TASK REQUIREMENTS:
In the records below, find each line holding the word "cover" and copy it.
··· MATERIAL FOR THIS EXERCISE
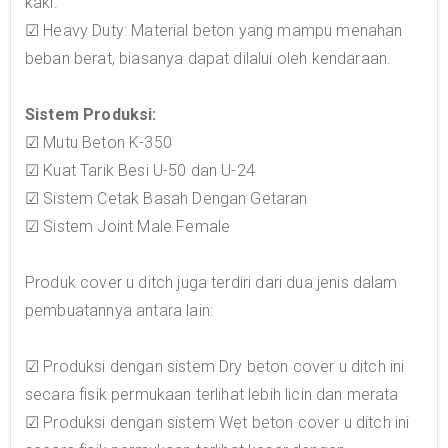
kaki.
☑ Heavy Duty: Material beton yang mampu menahan
beban berat, biasanya dapat dilalui oleh kendaraan.
Sistem Produksi:
☑ Mutu Beton K-350
☑ Kuat Tarik Besi U-50 dan U-24
☑ Sistem Cetak Basah Dengan Getaran
☑ Sistem Joint Male Female
Produk cover u ditch juga terdiri dari dua jenis dalam
pembuatannya antara lain:
☑ Produksi dengan sistem Dry beton cover u ditch ini
secara fisik permukaan terlihat lebih licin dan merata
☑ Produksi dengan sistem Wet beton cover u ditch ini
······
YOUR RESPONSE:
Produk cover u ditch juga terdiri dari dua jenis dalam
☑ Produksi dengan sistem Dry beton cover u ditch ini
☑ Produksi dengan sistem Wet beton cover u ditch ini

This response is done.